RECORDS PROVIDED:
== == ==

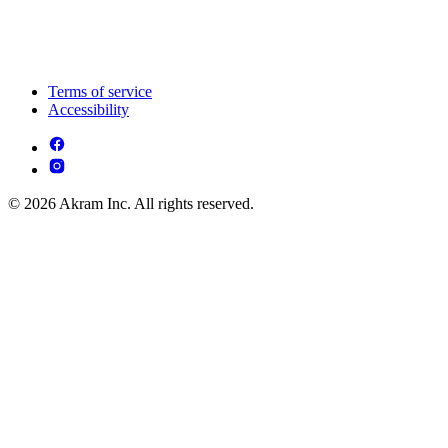
Terms of service
Accessibility
© 2026 Akram Inc. All rights reserved.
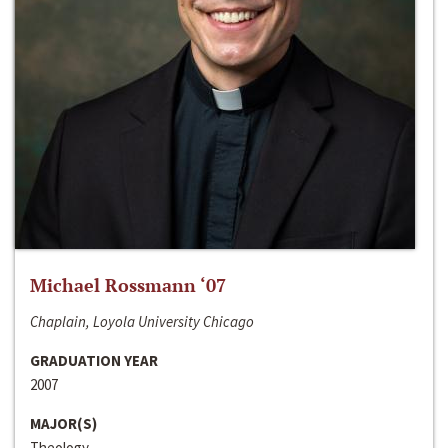
Michael Rossmann ‘07
Chaplain, Loyola University Chicago
GRADUATION YEAR
2007
MAJOR(S)
Theology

== == ==

WHAT TO PRODUCE: Restate the material above word for word, omitting the pictures.

RESPONSE TO THIS EXERCISE:
Terms of service
Accessibility
© 2026 Akram Inc. All rights reserved.
Michael Rossmann ‘07
Chaplain, Loyola University Chicago
GRADUATION YEAR
2007
MAJOR(S)
Theology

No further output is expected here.